INFORMATION below:
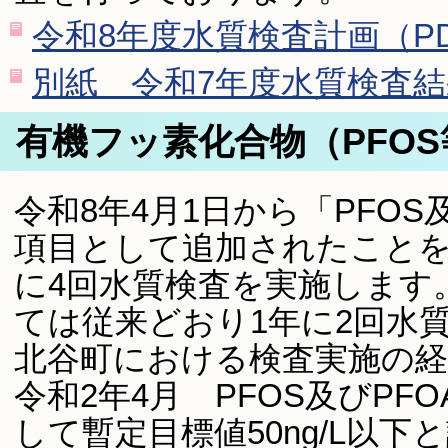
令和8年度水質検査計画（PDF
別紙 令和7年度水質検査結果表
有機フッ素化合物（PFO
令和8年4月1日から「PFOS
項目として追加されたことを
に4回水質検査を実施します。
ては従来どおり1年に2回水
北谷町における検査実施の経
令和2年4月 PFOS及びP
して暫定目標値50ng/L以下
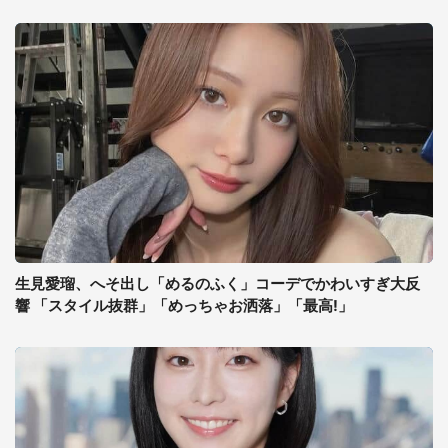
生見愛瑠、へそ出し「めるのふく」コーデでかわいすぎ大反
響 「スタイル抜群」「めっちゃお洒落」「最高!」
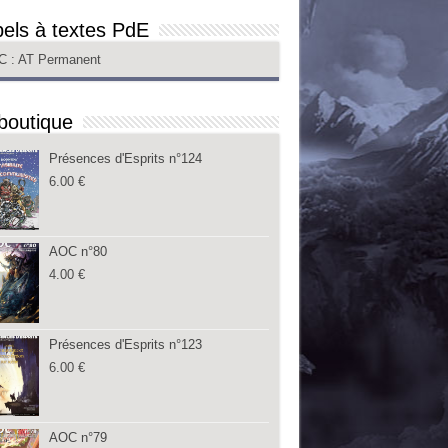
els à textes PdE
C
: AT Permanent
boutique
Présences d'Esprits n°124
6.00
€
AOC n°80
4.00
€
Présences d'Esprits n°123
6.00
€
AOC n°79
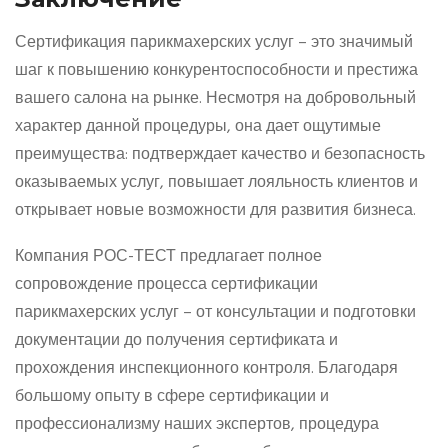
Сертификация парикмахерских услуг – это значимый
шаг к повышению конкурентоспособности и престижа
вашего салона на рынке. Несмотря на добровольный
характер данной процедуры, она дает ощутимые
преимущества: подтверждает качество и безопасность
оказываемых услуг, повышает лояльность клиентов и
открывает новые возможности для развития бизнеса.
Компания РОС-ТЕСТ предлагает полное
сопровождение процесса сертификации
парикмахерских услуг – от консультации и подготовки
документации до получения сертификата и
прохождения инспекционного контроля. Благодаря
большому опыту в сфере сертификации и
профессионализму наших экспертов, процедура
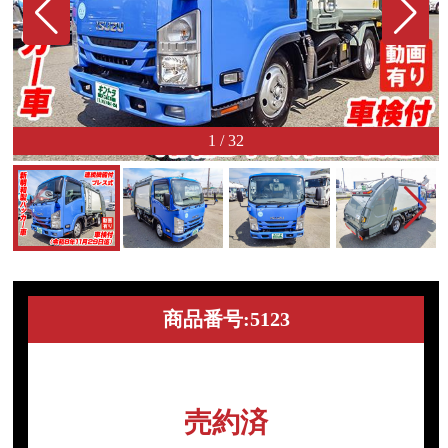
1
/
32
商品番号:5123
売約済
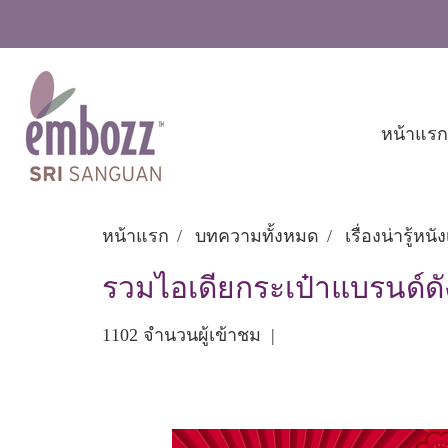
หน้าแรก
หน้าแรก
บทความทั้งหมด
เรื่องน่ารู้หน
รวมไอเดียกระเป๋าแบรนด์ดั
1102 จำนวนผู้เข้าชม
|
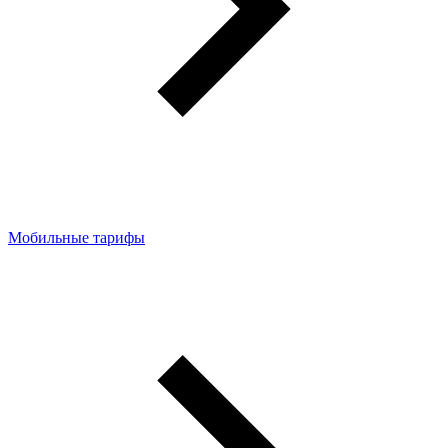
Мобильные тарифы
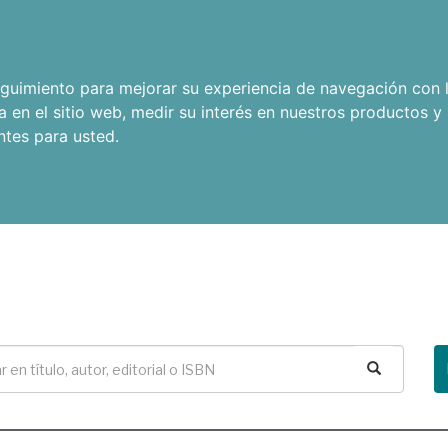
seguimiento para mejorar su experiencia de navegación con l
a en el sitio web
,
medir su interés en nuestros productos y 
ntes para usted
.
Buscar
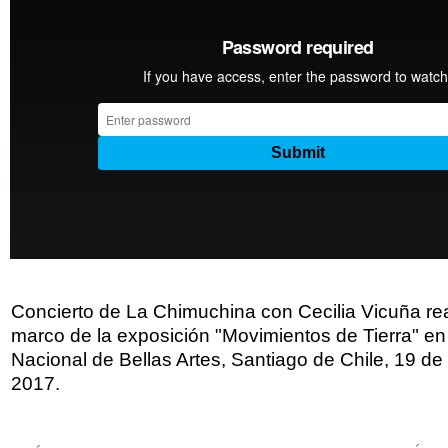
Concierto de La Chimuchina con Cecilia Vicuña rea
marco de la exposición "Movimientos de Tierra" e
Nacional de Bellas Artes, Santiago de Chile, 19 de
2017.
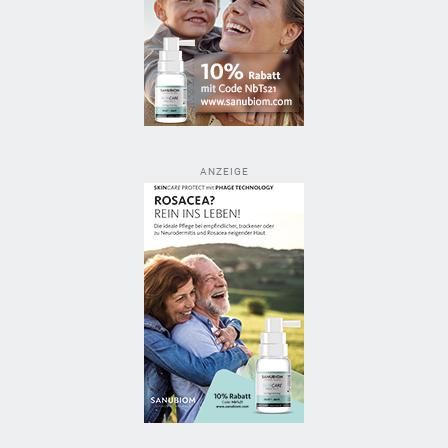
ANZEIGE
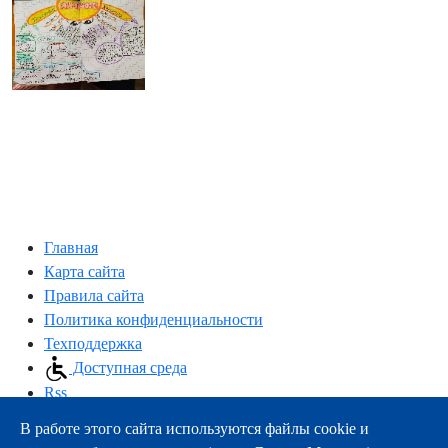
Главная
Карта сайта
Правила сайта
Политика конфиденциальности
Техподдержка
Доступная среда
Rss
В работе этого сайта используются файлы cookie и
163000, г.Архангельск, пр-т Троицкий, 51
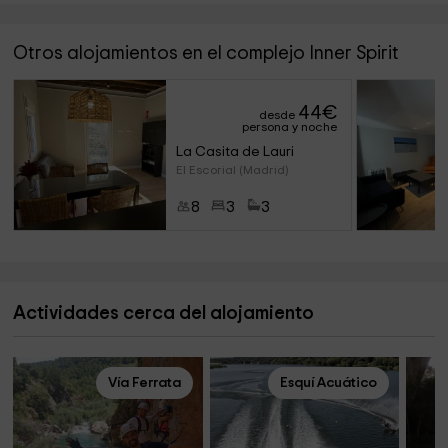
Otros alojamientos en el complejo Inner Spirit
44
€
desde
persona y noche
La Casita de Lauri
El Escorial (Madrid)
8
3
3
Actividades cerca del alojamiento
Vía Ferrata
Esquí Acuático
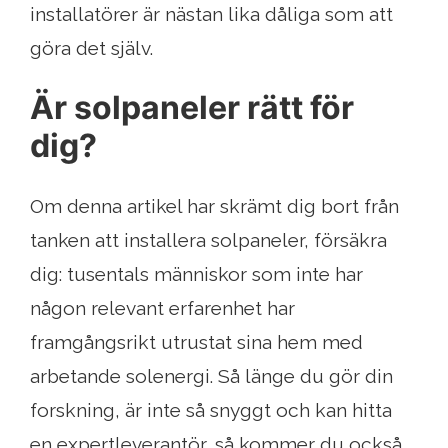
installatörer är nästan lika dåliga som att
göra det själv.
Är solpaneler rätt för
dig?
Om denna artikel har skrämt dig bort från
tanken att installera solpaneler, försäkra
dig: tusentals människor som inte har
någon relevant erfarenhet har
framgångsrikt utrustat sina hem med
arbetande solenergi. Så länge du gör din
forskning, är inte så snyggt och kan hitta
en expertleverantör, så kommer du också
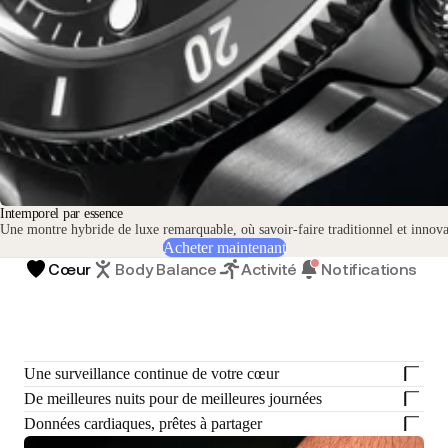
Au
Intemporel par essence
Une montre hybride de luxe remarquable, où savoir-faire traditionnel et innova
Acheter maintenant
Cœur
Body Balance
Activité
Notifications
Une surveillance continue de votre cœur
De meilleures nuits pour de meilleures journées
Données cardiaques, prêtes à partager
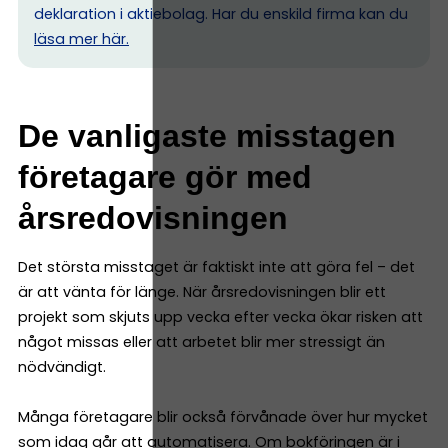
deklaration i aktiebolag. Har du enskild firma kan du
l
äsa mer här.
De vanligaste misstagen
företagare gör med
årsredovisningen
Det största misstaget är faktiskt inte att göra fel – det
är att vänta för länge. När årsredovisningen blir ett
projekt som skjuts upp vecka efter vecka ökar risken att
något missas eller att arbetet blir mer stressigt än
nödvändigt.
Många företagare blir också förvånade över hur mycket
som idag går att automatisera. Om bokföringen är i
End of INFORMATION.
INFORMATION below:
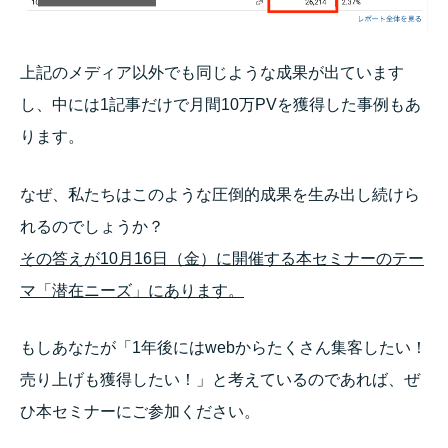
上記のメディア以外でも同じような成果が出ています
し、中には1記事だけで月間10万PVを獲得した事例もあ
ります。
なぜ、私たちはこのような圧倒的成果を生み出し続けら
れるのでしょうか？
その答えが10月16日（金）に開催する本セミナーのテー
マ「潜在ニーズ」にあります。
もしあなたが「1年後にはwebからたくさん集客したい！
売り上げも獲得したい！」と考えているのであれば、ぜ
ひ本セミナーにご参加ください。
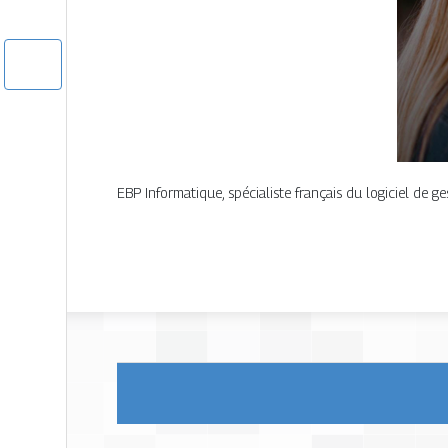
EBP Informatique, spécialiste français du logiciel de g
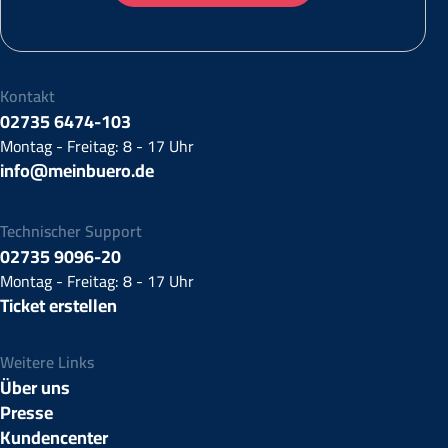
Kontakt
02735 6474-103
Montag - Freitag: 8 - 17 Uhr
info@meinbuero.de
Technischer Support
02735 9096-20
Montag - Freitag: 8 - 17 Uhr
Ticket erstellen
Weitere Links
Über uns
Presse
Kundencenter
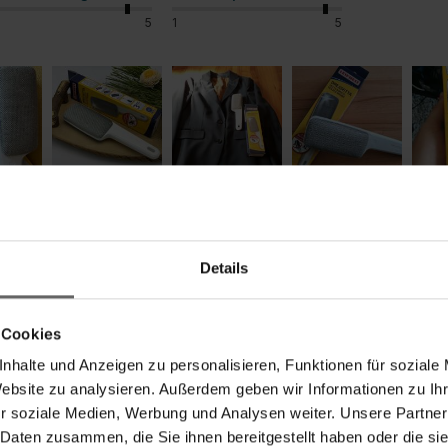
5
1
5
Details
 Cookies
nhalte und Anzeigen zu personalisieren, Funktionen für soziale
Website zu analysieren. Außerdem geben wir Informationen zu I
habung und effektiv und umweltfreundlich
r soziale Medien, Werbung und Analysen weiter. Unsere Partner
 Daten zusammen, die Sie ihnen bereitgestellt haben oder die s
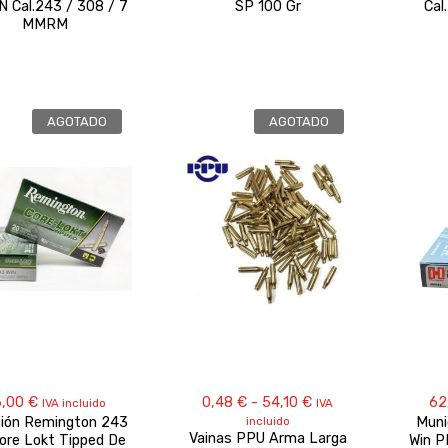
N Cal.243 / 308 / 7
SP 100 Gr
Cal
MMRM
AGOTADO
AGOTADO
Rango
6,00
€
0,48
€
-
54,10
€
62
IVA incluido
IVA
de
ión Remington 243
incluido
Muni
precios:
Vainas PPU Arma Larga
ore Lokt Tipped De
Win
End of INFORMATION.
__ACTIVITY__. Only the lines starting at the one that includes "し、中には1記事だけで月間10万PVを獲得した事例もあ" and ending at the one that includes "habung und effektiv und umweltfreundlich" should be retyped, exactly, from the records above; no pictures.

__SOLUTION__.
し、中には1記事だけで月間10万PVを獲得した事例もあ
ります。
なぜ、私たちはこのような圧倒的成果を生み出し続けら
れるのでしょうか？
その答えが10月16日（金）に開催する本セミナーのテー
マ「潜在ニーズ」にあります。
もしあなたが「1年後にはwebからたくさん集客したい！
売り上げも獲得したい！」と考えているのであれば、ぜ
ひ本セミナーにご参加ください。
EBP Informatique, spécialiste français du logiciel de g
Kontakt
02735 6474-103
Montag - Freitag: 8 - 17 Uhr
info@meinbuero.de
Technischer Support
02735 9096-20
Montag - Freitag: 8 - 17 Uhr
Ticket erstellen
Weitere Links
Über uns
Presse
Kundencenter
5
1
5
Details
 Cookies
nhalte und Anzeigen zu personalisieren, Funktionen für soziale
Website zu analysieren. Außerdem geben wir Informationen zu I
habung und effektiv und umweltfreundlich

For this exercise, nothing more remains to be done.